Addressable fault-tolerant universal quantum gate operations for high-rate lift-connected surface codes
Josias Old, Juval Bechar, Markus Müller, Sascha Heußen
TL;DR
This work shows that high-rate lift-connected surface (LCS) codes can support addressable, fault-tolerant universal quantum computation by constructing the full Clifford group via round-robin gates and enhancing them with flag-qubit fault-tolerance. For the $[[15,3,3]]$ LCS code, the authors realize deterministic FT Clifford gates and propose FT magic-state preparation to achieve Clifford+T universality, with circuit-level simulations yielding pseudothresholds in the $10^{-3}$ to $10^{-2}$ range. The study contrasts algorithmic fault tolerance, which leverages full circuit data for decoding, with gadget-based FT protocols, showing competitive performance and realistic resource overhead (roughly 33 qubits for full FT gates plus EC).
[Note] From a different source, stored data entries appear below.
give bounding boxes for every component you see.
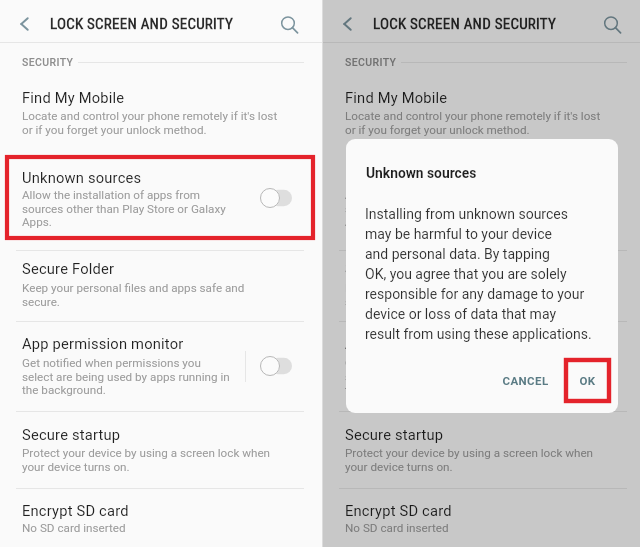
button[interactable]: CANCEL — [492, 362, 558, 398]
staticText: OK — [579, 374, 596, 387]
staticText: Locate and control your phone remotely i… — [22, 109, 278, 136]
staticText: LOCK SCREEN AND SECURITY — [373, 15, 557, 33]
button[interactable]: Back — [325, 3, 367, 45]
button[interactable] — [0, 79, 322, 147]
button[interactable] — [0, 416, 322, 484]
staticText: Unknown sources — [22, 169, 142, 186]
button[interactable] — [0, 159, 322, 226]
button[interactable] — [323, 159, 640, 226]
staticText: Secure Folder — [22, 260, 115, 277]
staticText: App permission monitor — [345, 335, 507, 352]
button[interactable] — [323, 79, 640, 147]
button[interactable]: Search — [268, 2, 310, 44]
staticText: SECURITY — [22, 56, 74, 68]
staticText: LOCK SCREEN AND SECURITY — [50, 15, 234, 33]
staticText: Allow the installation of apps from sour… — [345, 188, 549, 228]
staticText: App permission monitor — [22, 335, 184, 352]
staticText: CANCEL — [502, 374, 549, 387]
staticText: Protect your device by using a screen lo… — [22, 446, 271, 473]
staticText: No SD card inserted — [345, 521, 449, 535]
staticText: Unknown sources — [345, 169, 465, 186]
staticText: Find My Mobile — [345, 89, 448, 106]
button[interactable] — [0, 325, 322, 394]
button[interactable] — [323, 250, 640, 319]
staticText: Secure startup — [22, 426, 121, 443]
staticText: Get notified when permissions you select… — [22, 356, 230, 396]
staticText: Protect your device by using a screen lo… — [345, 446, 594, 473]
button[interactable] — [323, 325, 640, 394]
button[interactable]: OK — [566, 362, 608, 398]
button[interactable] — [0, 492, 322, 547]
staticText: Unknown sources — [366, 165, 477, 181]
staticText: Encrypt SD card — [345, 502, 452, 519]
button[interactable]: Toggle App permission monitor — [583, 356, 615, 376]
staticText: Encrypt SD card — [22, 502, 129, 519]
button[interactable]: Toggle Unknown sources — [260, 188, 292, 208]
staticText: Allow the installation of apps from sour… — [22, 188, 226, 228]
button[interactable]: Toggle App permission monitor — [260, 356, 292, 376]
staticText: Secure Folder — [345, 260, 438, 277]
staticText: Installing from unknown sources may be h… — [365, 206, 592, 342]
button[interactable]: Search — [591, 2, 633, 44]
staticText: Keep your personal files and apps safe a… — [22, 281, 245, 308]
staticText: Locate and control your phone remotely i… — [345, 109, 601, 136]
staticText: SECURITY — [345, 56, 397, 68]
button[interactable] — [323, 416, 640, 484]
button[interactable]: Back — [2, 3, 44, 45]
staticText: Secure startup — [345, 426, 444, 443]
staticText: Get notified when permissions you select… — [345, 356, 553, 396]
button[interactable] — [0, 250, 322, 319]
staticText: Find My Mobile — [22, 89, 125, 106]
button[interactable] — [323, 492, 640, 547]
staticText: Keep your personal files and apps safe a… — [345, 281, 568, 308]
staticText: No SD card inserted — [22, 521, 126, 535]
The results indicate near-term feasibility for fault-tolerant logic in small LCS instances, and outline a path toward scaling to higher distances while acknowledging the potential scaling challenges of the leading-order fault-coefficient. Key contributions include: (i) a general method to implement all Clifford gates on LCS codes via a decode-transform-encode approach; (ii) explicit flag-based FT constructions for single- and two-qubit Clifford gates and FT magic-state preparation on the $[[15,3,3]]$ code; (iii) comprehensive numerical benchmarking under circuit-level depolarizing noise, with pseudothreshold estimates comparing AF and gadget FT schemes; and (iv) practical guidance for near-term experiments leveraging high-rate qLDPC codes.
Abstract
Quantum low-density parity check (qLDPC) codes are among the leading candidates to realize error-corrected quantum memories with low qubit overhead. Potentially high encoding rates and large distance relative to their block size make them appealing for practical suppression of noise in near-term quantum computers. In addition to increased qubit-connectivity requirements compared to more conventional topological quantum error correcting codes, qLDPC codes remain notoriously hard to compute with. In this work, we introduce a construction to implement all Clifford quantum gate operations on the recently introduced lift-connected surface (LCS) codes (Old et al. 2024). These codes can be implemented in a 3D-local architecture and achieve asymptotic scaling $[[n, \mathcal{O}(n^{1/3}), \mathcal{O}(n^{1/3})]]$. In particular, LCS codes realize favorable instances with small numbers of qubits: For the $[[15,3,3]]$ LCS code, we provide deterministic fault-tolerant (FT) circuits of the logical gate set $\{\overline{H}_i, \overline{H}_i, \overline{C_i X_j}\}_{i,j \in (0,1,2)}$ based on flag qubits. By adding a procedure for FT magic state preparation, we show quantitatively how to realize an FT universal gate set in $d=3$ LCS codes. Numerical simulations indicate that our gate constructions can attain pseudothresholds in the range $p_{\mathrm{th}} \approx 4.8\cdot 10^{-3}-1.2\cdot 10^{-2}$ for circuit-level noise. The schemes use a moderate number of qubits and are therefore feasible for near-term experiments, facilitating progress for fault-tolerant error corrected logic in high-rate qLPDC codes.